January GBBD: Hellebores on Parade

Carolyn’s Shade Gardens is a retail nursery located in Bryn Mawr, PA, specializing in showy, colorful, and unusual plants for shade.  The only plants that we ship are snowdrops and miniature hostas.  For catalogues and announcements of events, please send your full name, location, and phone number (for back up use only) to carolyn@carolynsshadegardens.com.  Click here to get to the home page of our website for catalogues and information about our nursery and to subscribe to our blog.

I have had this gorgeous double purple hellebore in my garden for several years but it has never bloomed this early.  Photo 1/7/12

It is the middle of the month and time to participate in Garden Blogger’s Bloom Day hosted by May Dreams Gardens (link available on December 15) where gardeners from all over the world publish photos of what’s blooming in their gardens.  I participate because it is fun and educational for me to identify what plants make my gardens shine at different times of the year.  This month I hope that my nursery customers and blog readers will get some ideas for plants to add to their own gardens to extend their season through winter.

My garden is located in Bryn Mawr (outside Philadelphia), Pennsylvania, U.S., in zone 6B.


‘Mrs.

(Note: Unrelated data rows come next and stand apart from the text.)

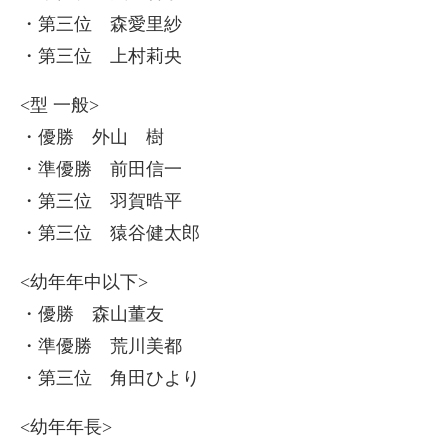
・第三位 森愛里紗
・第三位 上村莉央
<型 一般>
・優勝 外山 樹
・準優勝 前田信一
・第三位 羽賀晧平
・第三位 猿谷健太郎
<幼年年中以下>
・優勝 森山董友
・準優勝 荒川美都
・第三位 角田ひより
<幼年年長>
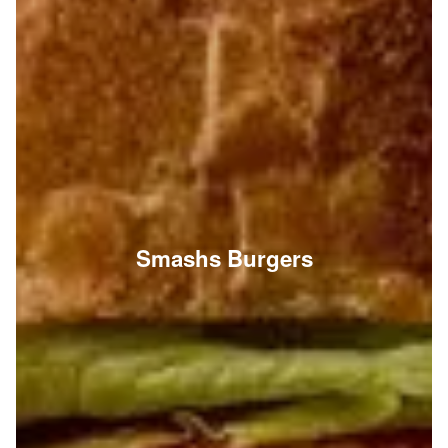
Smashs Burgers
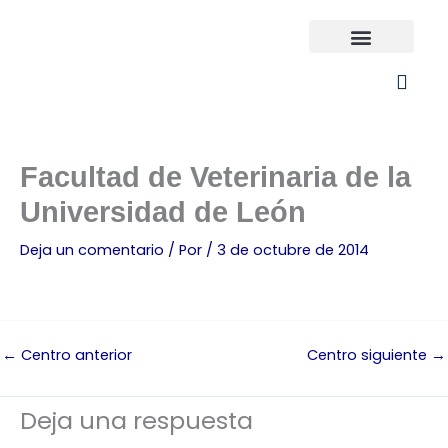
Ir
al
contenido
Universidades España
¿Qué carrera elijo?
Facultad de Veterinaria de la
Universidad de León
Deja un comentario
/ Por
/
3 de octubre de 2014
←
Centro anterior
Centro siguiente
→
Deja una respuesta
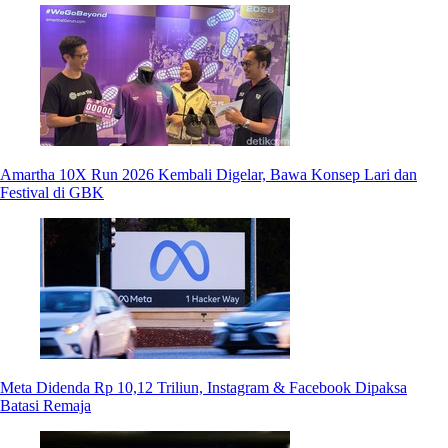
Amartha 10X Run 2026 Kembali Digelar, Bawa Konsep Lari dan
Festival di GBK
Meta Didenda Rp 10,12 Triliun, Instagram & Facebook Dipaksa
Batasi Remaja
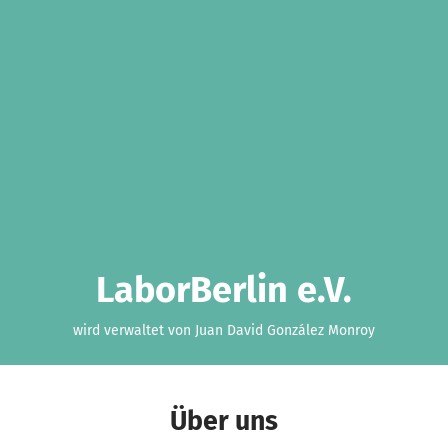
LaborBerlin e.V.
wird verwaltet von Juan David González Monroy
Über uns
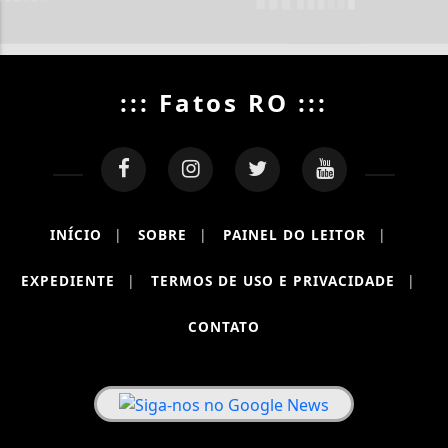
::: Fatos RO :::
INÍCIO
|
SOBRE
|
PAINEL DO LEITOR
|
EXPEDIENTE
|
TERMOS DE USO E PRIVACIDADE
|
CONTATO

Betty Ranicar’ is usually one of my first hybrid hellebores to bloom but this is early even for her.

Last January, the whole garden was under snow, and I didn’t even participate in GBBD.  This year couldn’t be more different with 7 days in the 50s (10C) and 6 days at 60 degrees (16C) or above since December 15.  Frankly, I find it extremely worrisome, but it means that I didn’t have to go searching for plants peaking between December 15 and January 15.  There are a few other plants worth featuring, but my hellebores are all blooming early so I call this post Hellebores on Parade.  For the benefit of my customers, I will note which hellebores will be for sale at Carolyn’s Shade Gardens (CSG) this spring.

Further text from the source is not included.